Last month, we wrote about an emerging trend in family law wherein shared child custody is the presumed starting point of custody negotiations. Research in recent years has confirmed the benefits of keeping both parents involved in their children’s lives after divorce, when possible. Fathers’ rights groups have also been pushing for changes to child custody laws and practices in an attempt to give fathers equal consideration.
Recently, a non-profit advocacy group called the National Parents Organization examined child custody laws in all 50 states and assigned a letter grade to each state. Both Missouri and Illinois received a C+, and no states earned an A.
What exactly were states graded on?
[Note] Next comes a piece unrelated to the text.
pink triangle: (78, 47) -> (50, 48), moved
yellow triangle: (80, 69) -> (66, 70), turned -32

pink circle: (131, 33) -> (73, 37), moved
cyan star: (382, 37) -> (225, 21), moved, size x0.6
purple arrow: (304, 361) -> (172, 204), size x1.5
According to the NPO’s website, the group is “focused on promoting shared parenting, where both parents have equal standing raising children after a separation or divorce.” States were graded on how well their custody laws promoted the outcome of shared child custody.
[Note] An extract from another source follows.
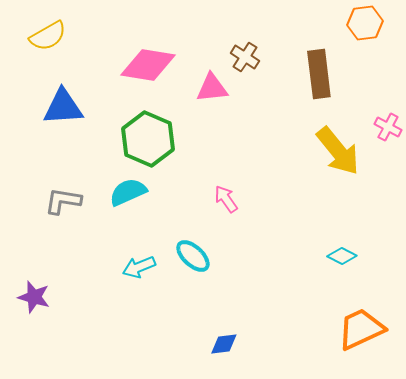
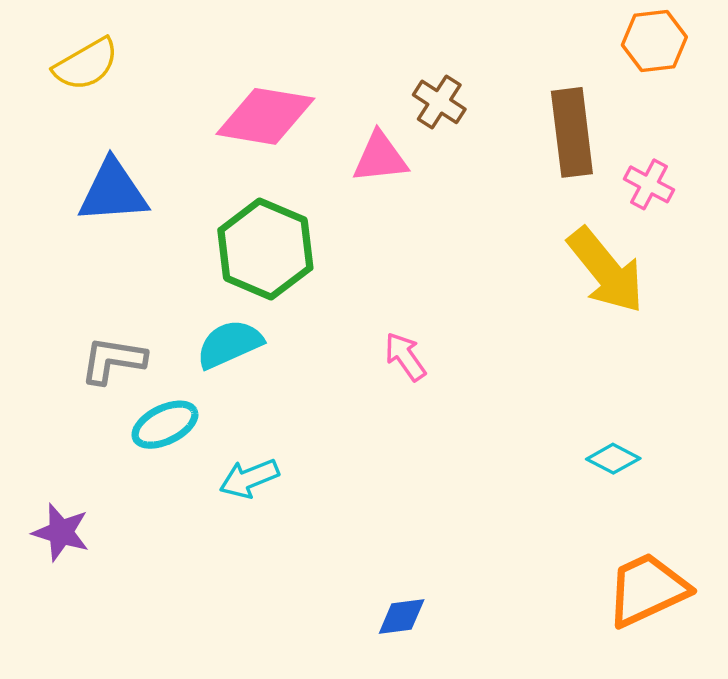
pink cross: (388, 127) -> (649, 184), moved
cyan ellipse: (193, 256) -> (165, 425), moved, turned -69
More specifically, state laws were evaluated on four criteria:
- Whether shared parenting is expressly permitted
- Whether statutes included policies that encouraged shared parenting
- Whether a preference for shared parenting was expressed in the statutes
- Whether the statutes contain a presumption of shared parenting
No states earned an A, and only two states were deemed bad enough to earn an F. Missouri and Illinois were among 18 states getting a C.
According to the evaluation of Missouri laws, “Missouri has no presumption of, and no clear statutory preference for shared parenting (joint legal custody and shared physical custody) for temporary or final orders.” In laymen’s terms, this means that Missouri’s child custody laws are not worded in a way that expresses preference for shared custody or the presumption that custody will be awarded jointly. This isn’t to say that such outcomes are impossible. They simply fall short of the explicit wording the NPO would prefer.
The report also notes that “Missouri statutes do not explicitly provide for shared parenting during temporary orders.”